Assim como aconteceu com Jardim do Mar, na ilha da Madeira, em Portugal, ou Dana Point, na Califórnia, um enorme projeto chamado “Cidade Costa Verde” pretendia investir milhões de dólares para edificar recintos e moradias que teriam sua frente voltada para onde está a famosa onda, destruindo entre outras coisas o morro que a contorna.
Para agravar a situação, dentro do projeto estava prevista a construção de uma marina que deixaria o oceano, precisamente onde quebra La Herra, totalmente plano, para aportar iates e outras embarcações em suas águas.
Porém, duas fontes importantes ligadas ao caso confirmaram que La Herra vai continuar quebrando, para alegria dos surfistas. A primeira fonte, um grupo de respeitados surfistas peruanos, se reuniu com representantes da GREMCO, construtora responsável pela marina, para discutir os pontos de conflito entre ambos os interesses.
Os representantes da GREMCO afirmaram que diante dos argumentos apresentados, deixaram de lado os planos de construir a marina no lugar onde quebra a onda. Falaram que eles eram conscientes da importância da onda para o povo e que buscariam um lugar alternativo para a construção.
Do outro lado do mundo, o site californiano Savethewaves.org, que enviou um pacote cheio de informações sobre as implicações do projeto e as conseqüências negativas em destruir uma onda tão importante, recebeu um telefonema de uma pessoa ligada à construtora dizendo amigavelmente que tudo havia sido uma grande confusão.

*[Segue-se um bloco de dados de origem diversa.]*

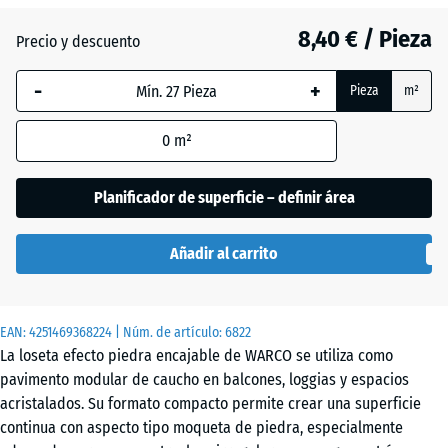
8,40 € / Pieza
Precio y descuento
Atlantico
-
+
Pieza
m²
Césped
0
m²
inglés
Planificador de superficie – definir área
Etna
Añadir al carrito
Granito
EAN:
4251469368224
| Núm. de artículo:
6822
gris
La loseta efecto piedra encajable de WARCO se utiliza como
pavimento modular de caucho en balcones, loggias y espacios
acristalados. Su formato compacto permite crear una superficie
Granito
continua con aspecto tipo moqueta de piedra, especialmente
gris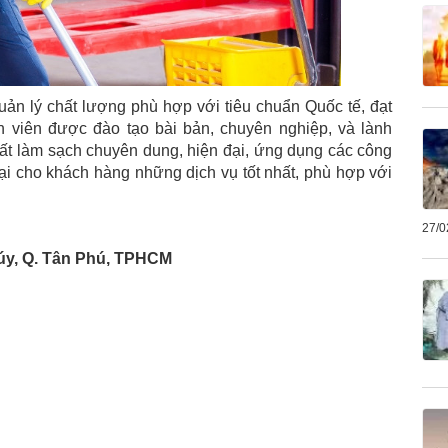
ản lý chất lượng phù hợp với tiêu chuẩn Quốc tế, đạt
n viên được đào tạo bài bản, chuyên nghiệp, và lành
hất làm sạch chuyên dung, hiện đại, ứng dụng các công
ại cho khách hàng những dịch vụ tốt nhất, phù hợp với
27/0
Qúy, Q. Tân Phú, TPHCM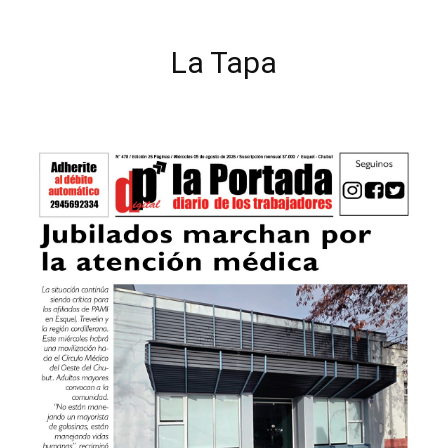
La Tapa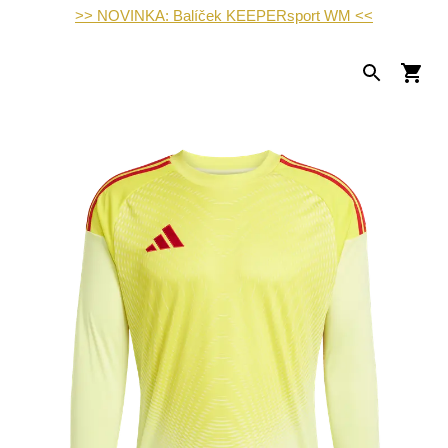
>> NOVINKA: Balíček KEEPERsport WM <<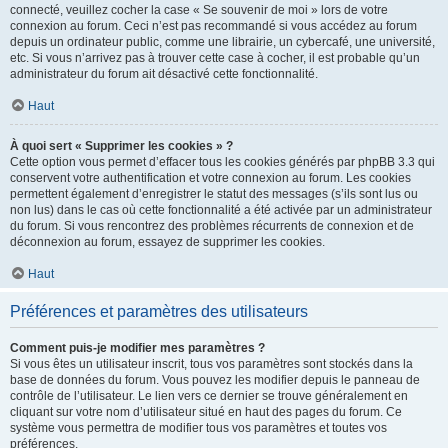
connecté, veuillez cocher la case « Se souvenir de moi » lors de votre
connexion au forum. Ceci n’est pas recommandé si vous accédez au forum
depuis un ordinateur public, comme une librairie, un cybercafé, une université,
etc. Si vous n’arrivez pas à trouver cette case à cocher, il est probable qu’un
administrateur du forum ait désactivé cette fonctionnalité.
Haut
À quoi sert « Supprimer les cookies » ?
Cette option vous permet d’effacer tous les cookies générés par phpBB 3.3 qui
conservent votre authentification et votre connexion au forum. Les cookies
permettent également d’enregistrer le statut des messages (s’ils sont lus ou
non lus) dans le cas où cette fonctionnalité a été activée par un administrateur
du forum. Si vous rencontrez des problèmes récurrents de connexion et de
déconnexion au forum, essayez de supprimer les cookies.
Haut
Préférences et paramètres des utilisateurs
Comment puis-je modifier mes paramètres ?
Si vous êtes un utilisateur inscrit, tous vos paramètres sont stockés dans la
base de données du forum. Vous pouvez les modifier depuis le panneau de
contrôle de l’utilisateur. Le lien vers ce dernier se trouve généralement en
cliquant sur votre nom d’utilisateur situé en haut des pages du forum. Ce
système vous permettra de modifier tous vos paramètres et toutes vos
préférences.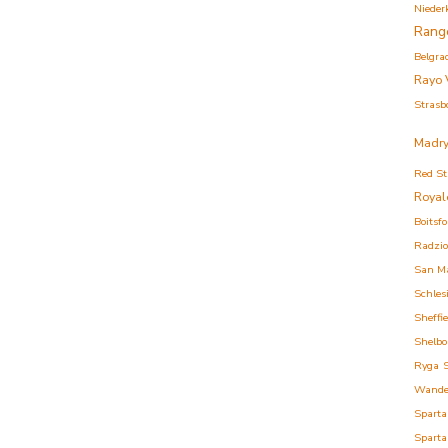
Nieder
Rang
Belgra
Rayo 
Strasb
Madry
Red St
Royal
Boitsfo
Radzi
San M
Schles
Sheffi
Shelbo
Ryga
Wande
Sparta
Sparta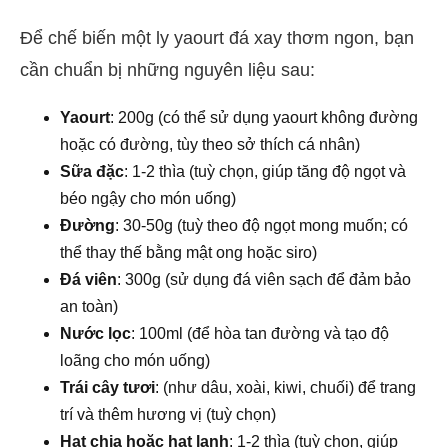
Để chế biến một ly yaourt đá xay thơm ngon, bạn
cần chuẩn bị những nguyên liệu sau:
Yaourt
: 200g (có thể sử dụng yaourt không đường
hoặc có đường, tùy theo sở thích cá nhân)
Sữa đặc
: 1-2 thìa (tuỳ chọn, giúp tăng độ ngọt và
béo ngậy cho món uống)
Đường
: 30-50g (tuỳ theo độ ngọt mong muốn; có
thể thay thế bằng mật ong hoặc siro)
Đá viên
: 300g (sử dụng đá viên sạch để đảm bảo
an toàn)
Nước lọc
: 100ml (để hòa tan đường và tạo độ
loãng cho món uống)
Trái cây tươi
: (như dâu, xoài, kiwi, chuối) để trang
trí và thêm hương vị (tuỳ chọn)
Hạt chia hoặc hạt lanh
: 1-2 thìa (tuỳ chọn, giúp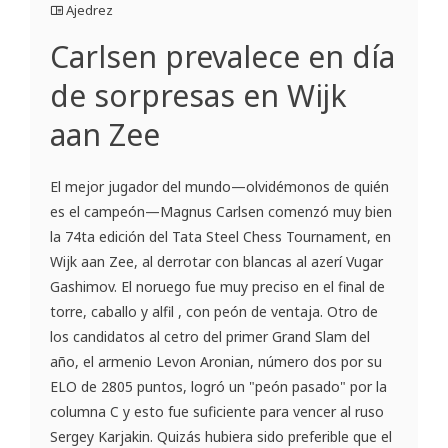
Ajedrez
Carlsen prevalece en día
de sorpresas en Wijk
aan Zee
El mejor jugador del mundo—olvidémonos de quién
es el campeón—Magnus Carlsen comenzó muy bien
la 74ta edición del Tata Steel Chess Tournament, en
Wijk aan Zee, al derrotar con blancas al azerí Vugar
Gashimov. El noruego fue muy preciso en el final de
torre, caballo y alfil , con peón de ventaja. Otro de
los candidatos al cetro del primer Grand Slam del
año, el armenio Levon Aronian, número dos por su
ELO de 2805 puntos, logró un "peón pasado" por la
columna C y esto fue suficiente para vencer al ruso
Sergey Karjakin. Quizás hubiera sido preferible que el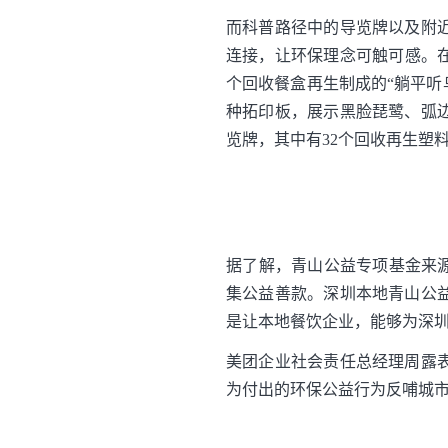
而科普路径中的导览牌以及附
连接，让环保理念可触可感。在
个回收餐盒再生制成的“躺平听
种拓印板，展示黑脸琵鹭、弧
览牌，其中有32个回收再生塑料
据了解，青山公益专项基金来
集公益善款。深圳本地青山公
是让本地餐饮企业，能够为深
美团企业社会责任总经理周露
为付出的环保公益行为反哺城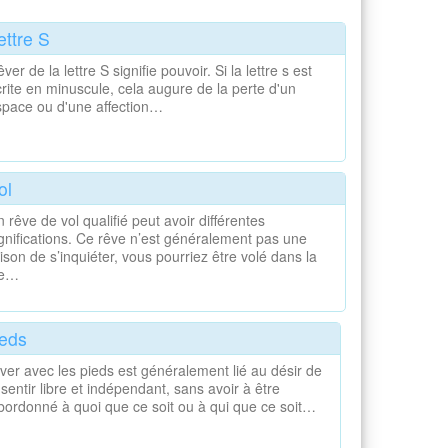
ettre S
ver de la lettre S signifie pouvoir. Si la lettre s est
rite en minuscule, cela augure de la perte d'un
space ou d'une affection…
ol
 rêve de vol qualifié peut avoir différentes
gnifications. Ce rêve n’est généralement pas une
ison de s’inquiéter, vous pourriez être volé dans la
ie…
eds
ver avec les pieds est généralement lié au désir de
 sentir libre et indépendant, sans avoir à être
bordonné à quoi que ce soit ou à qui que ce soit…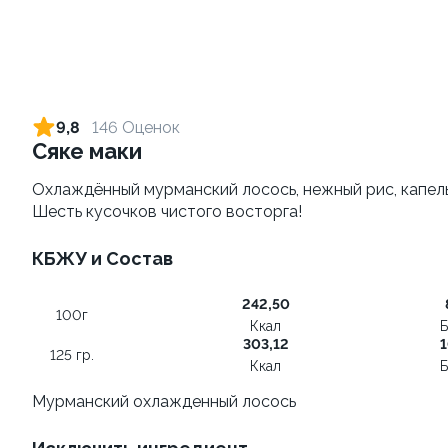
Креветка Чиз
Темпура с тартаром из
креветки
250 г / 6 шт
300 гр.
9,8
146 Оценок
670 ₽
590 ₽
Сяке маки
Охлаждённый мурманский лосось, нежный рис, капельк
9.7
10.0
Шесть кусочков чистого восторга!
КБЖУ и Состав
242,50
100г
Ккал
Б
Филадельфия с креветкой
303,12
1
125 гр.
BESTик
235 гр.
Ккал
Б
1300 г.
Мурманский охлажденный лосось
730 ₽
2 990 ₽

O diretor do Savethewaves William Henry pediu uma carta formal da GREMCO confirmando a posição da empresa diante do caso e encerrando o projeto que previa a destruição da onda. Na carta, o presidente da GREMCO afirma que “afetar as ondas iria contra as bases que sustentam o projeto” e que o “Costa Azul” pretende se adaptar ao meio-ambiente local.
Desta vez, o poder econômico não foi suficiente para impedir que os surfistas se mobilizassem em prol de uma causa. Vale destacar que o Peru tem mais de 15 mil surfistas e que boa parte deles se juntou ao protesto. Analisando o caso da Ilha da Madeira, que não teve o mesmo desfecho, fica claro que faltaram pessoas ou grupos unidos em busca do mesmo objetivo.
No site Savethewaves é possível ver a dura realidade da antes clássica onda de Jardim do Mar e ter a consciência da importância de preservar lugares como La Herra e muitos outros que ainda permanecem virgens e que fazem do surfe a nossa vida.